À noter que depuis cette acquisition de ce qui apparaît comme une « golden share» dans ByteDance, les autorités chinoises ont acquis une participation semblable dans les deux autres grandes sociétés chinoises du numérique, Alibaba et Tencent.

Deuxième grand mouvement intervenu au sein de ByteDance, le 18 janvier 2023, quelques mois après avoir démissionné de son poste de PDG de ByteDance, M. Zhang Yiming a vendu toutes ses parts, soit 98,81 %, dans une filiale chinoise de ByteDance, Douyin Co Ltd, à une entreprise, Xiamen Xingchen Qidian Technology (XXQT), créée vingt jours auparavant, le 30 décembre 2022, et dont les deux actionnaires sont totalement inconnus hormis leurs noms qui n'apparaît nulle part ailleurs, ce qui constitue une singularité dans le monde du numérique36(*). La société Douyin Co Ltd possède 99 % de Beijing Douyin Information Service Limited, (les 1 % restant étant désormais, comme on l'a vu ci-dessus, détenus par les autorités chinoises), la filiale essentielle déjà évoquée. Enfin, il apparaît qu'XXQT a immédiatement cédé la totalité de ses parts en nantissement à une filiale de ByteDance, Douyin Vision Co, elle-même détenue à 100 % par une filiale à Hongkong de la maison-mère ByteDance37(*).

Les détails de cette opération, ayant permis à une petite entreprise récemment créée de lever les fonds nécessaires au rachat d'une des principales entités de ByteDance, ne sont pas connus. On sait seulement que XXQT a été fondée à Xiamen, ville dont le jeune Xi Jinping fut vice-maire de 1985 à 1988 avant de commencer son ascension depuis la province du Fujiang, dans laquelle se trouve Xiamen jusqu'au sommet de l'État et du Parti communiste chinois.

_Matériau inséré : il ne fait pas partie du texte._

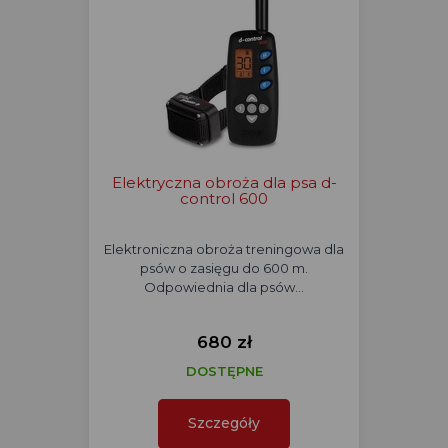
Elektryczna obroża dla psa d-
control 600
Elektroniczna obroża treningowa dla
psów o zasięgu do 600 m.
Odpowiednia dla psów…
680 zł
DOSTĘPNE
Szczegóły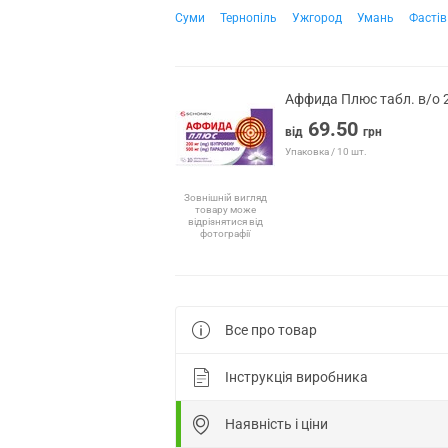
Суми
Тернопіль
Ужгород
Умань
Фастів
Аффида Плюс табл. в/о
69.50
від
грн
Упаковка / 10 шт.
Зовнішній вигляд
товару може
відрізнятися від
фотографії
Все про товар
Інструкція виробника
Наявність і ціни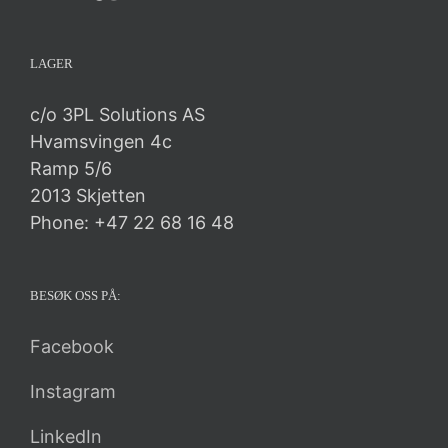
LAGER
c/o 3PL Solutions AS
Hvamsvingen 4c
Ramp 5/6
2013 Skjetten
Phone: +47 22 68 16 48
BESØK OSS PÅ:
Facebook
Instagram
LinkedIn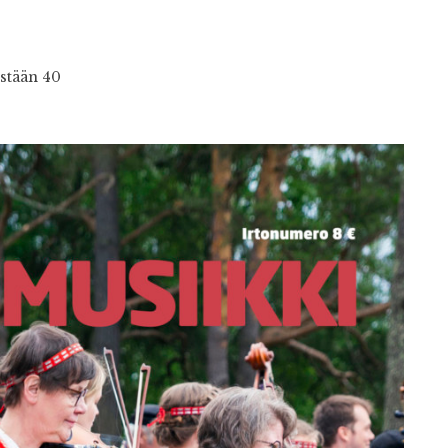
estään 40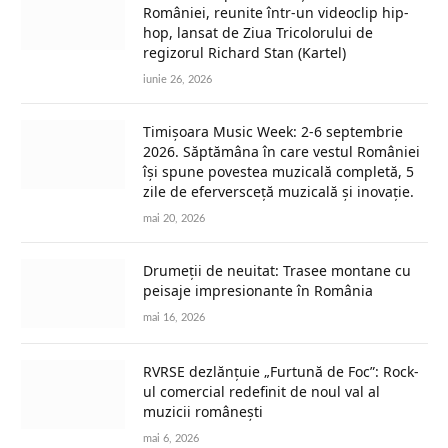
României, reunite într-un videoclip hip-
hop, lansat de Ziua Tricolorului de
regizorul Richard Stan (Kartel)
iunie 26, 2026
Timișoara Music Week: 2-6 septembrie
2026. Săptămâna în care vestul României
își spune povestea muzicală completă, 5
zile de eferversceță muzicală și inovație.
mai 20, 2026
Drumeții de neuitat: Trasee montane cu
peisaje impresionante în România
mai 16, 2026
RVRSE dezlănțuie „Furtună de Foc”: Rock-
ul comercial redefinit de noul val al
muzicii românești
mai 6, 2026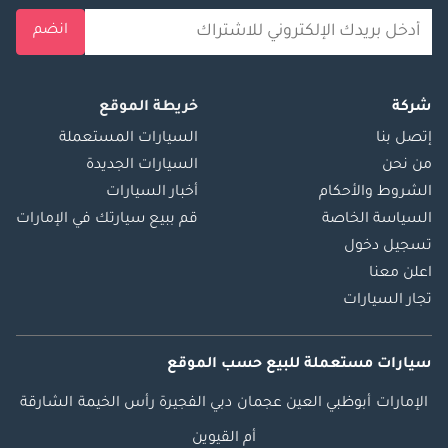
انضم
شركة
خريطة الموقع
إتصل بنا
السيارات المستعملة
من نحن
السيارات الجديدة
الشروط والأحكام
أخبار السيارات
السياسة الخاصة
قم ببيع سيارتك في الإمارات
تسجيل دخول
اعلن معنا
تجار السيارات
سيارات مستعملة
للبيع
حسب الموقع
الإمارات
أبوظبي
العين
عجمان
دبي
الفجيرة
رأس الخيمة
الشارقة
أم القيوين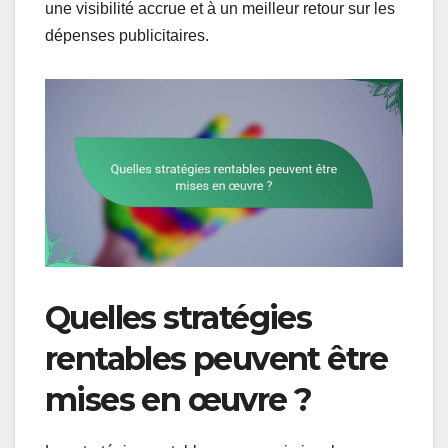
une visibilité accrue et à un meilleur retour sur les
dépenses publicitaires.
Quelles stratégies
rentables peuvent être
mises en œuvre ?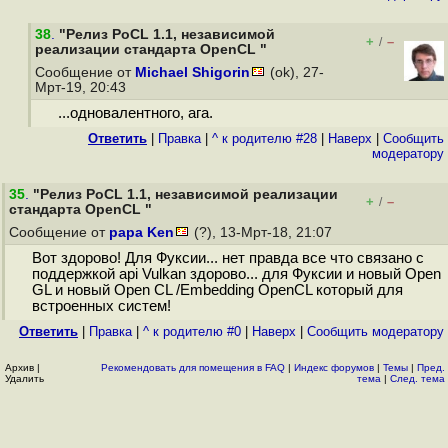
38
.
"Релиз PoCL 1.1, независимой
+
–
/
реализации стандарта OpenCL "
Сообщение от
Michael Shigorin
(ok), 27-
Мрт-19, 20:43
...одновалентного, ага.
Ответить
|
Правка
|
^ к родителю #28
|
Наверх
|
Cообщить
модератору
35
.
"Релиз PoCL 1.1, независимой реализации
+
–
/
стандарта OpenCL "
Сообщение от
papa Ken
(?), 13-Мрт-18, 21:07
Вот здорово! Для Фуксии... нет правда все что связано с
поддержкой api Vulkan здорово... для Фуксии и новый Open
GL и новый Open CL /Embedding OpenCL который для
встроенных систем!
Ответить
|
Правка
|
^ к родителю #0
|
Наверх
|
Cообщить модератору
Архив
|
Рекомендовать для помещения в FAQ
|
Индекс форумов
|
Темы
|
Пред.
Удалить
тема
|
След. тема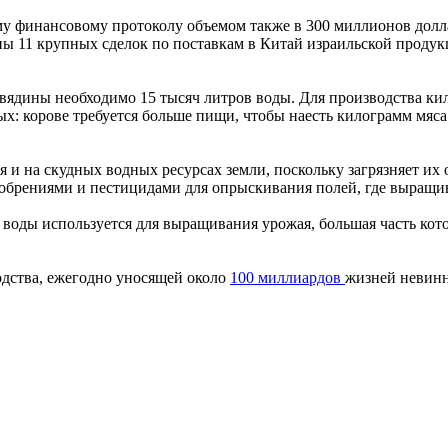
у финансовому протоколу объемом также в 300 миллионов долла
ны 11 крупных сделок по поставкам в Китай израильской продук
вядины необходимо 15 тысяч литров воды. Для производства к
ых: корове требуется больше пищи, чтобы наесть килограмм мяс
я и на скудных водных ресурсах земли, поскольку загрязняет и
обрениями и пестицидами для опрыскивания полей, где выращив
 воды используется для выращивания урожая, большая часть кот
одства, ежегодно уносящей около
100 миллиардов
жизней невинн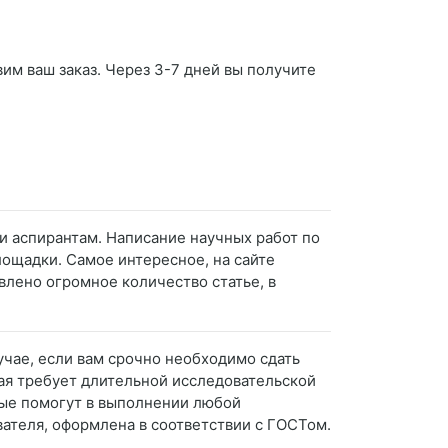
вим ваш заказ. Через 3-7 дней вы получите
и аспирантам. Написание научных работ по
ощадки. Самое интересное, на сайте
лено огромное количество статье, в
учае, если вам срочно необходимо сдать
орая требует длительной исследовательской
рые помогут в выполнении любой
вателя, оформлена в соответствии с ГОСТом.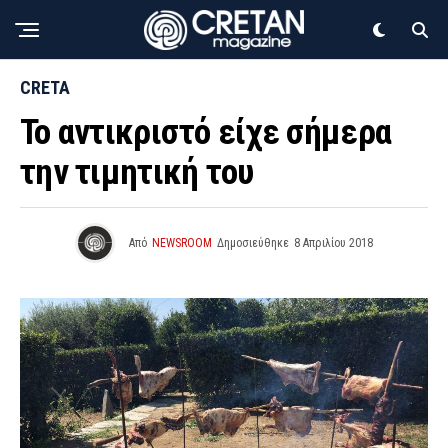
CRETA
Το αντικριστό είχε σήμερα
την τιμητική του
Από
NEWSROOM
Δημοσιεύθηκε
8 Απριλίου 2018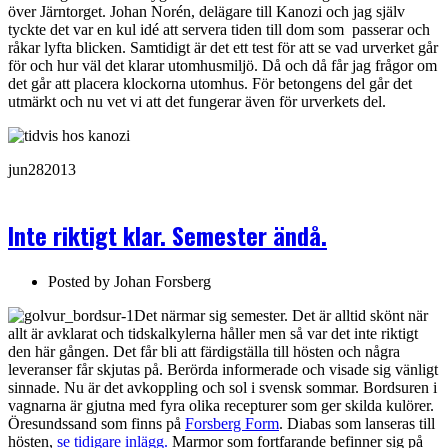
över Järntorget. Johan Norén, delägare till Kanozi och jag själv
tyckte det var en kul idé att servera tiden till dom som passerar och
råkar lyfta blicken. Samtidigt är det ett test för att se vad urverket går
för och hur väl det klarar utomhusmiljö. Då och då får jag frågor om
det går att placera klockorna utomhus. För betongens del går det
utmärkt och nu vet vi att det fungerar även för urverkets del.
jun
28
2013
Inte riktigt klar. Semester ändå.
Posted by
Johan Forsberg
Det närmar sig semester. Det är alltid skönt när
allt är avklarat och tidskalkylerna håller men så var det inte riktigt
den här gången. Det får bli att färdigställa till hösten och några
leveranser får skjutas på. Berörda informerade och visade sig vänligt
sinnade. Nu är det avkoppling och sol i svensk sommar. Bordsuren i
vagnarna är gjutna med fyra olika recepturer som ger skilda kulörer.
Öresundssand som finns på
Forsberg Form
. Diabas som lanseras till
hösten,
se tidigare inlägg.
Marmor som fortfarande befinner sig på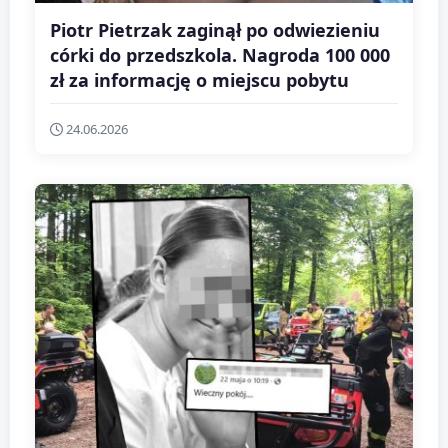
Piotr Pietrzak zaginął po odwiezieniu
córki do przedszkola. Nagroda 100 000
zł za informację o miejscu pobytu
24.06.2026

c) Des liens évidents entre Douyin et TikTok
(1) Des liens au niveau des technologies et de la propriété intellectuelle

Les deux opérations décrites ci-dessus, intervenues dans la structure de ByteDance, constituent pour les autorités, d'une part, un moyen de mieux superviser les contenus diffusés auprès de la population chinoise, mais aussi et surtout, d'autre part, une nouvelle manière de s'assurer un contrôle accru sur certains actifs dont elles estiment qu'ils ont une importance essentielle.

(a) Des brevets détenus par l'entité pékinoise de ByteDance

Il apparaît en effet que Beijing Douyin Information Service Limited, installée à Pékin, reste le coeur de l'entreprise, toujours détentrice des brevets et des technologies essentielles, ceux-ci étant partagés avec toutes les entités du groupe, dont TikTok.

En effet, la société dans laquelle les autorités ont pris une « golden share » est bien Beijing Douyin Information Service Limited, qui était auparavant appelée Beijing ByteDance Technology Co.

Or, c'est bien cette société, située à Pékin, qui détient des centaines de brevets technologiques inscrits à l'Office européen des brevets38(*), plus de 1000 brevets inscrits à l'Office des brevets des États-Unis39(*), des milliers à l'organisation mondiale de la propriété intellectuelle (OMPI)40(*), produits essentiellement par des ingénieurs chinois. En revanche, TikTok semble n'avoir déposé aucun brevet déposé auprès de l'office européen, seulement 6 brevets auprès de l'office américain et 6 auprès de l'OMPI. Il semble donc que TikTok ne génère quasiment pas de brevets, tandis que Beijing Douyin Information Service Limited en produit des milliers.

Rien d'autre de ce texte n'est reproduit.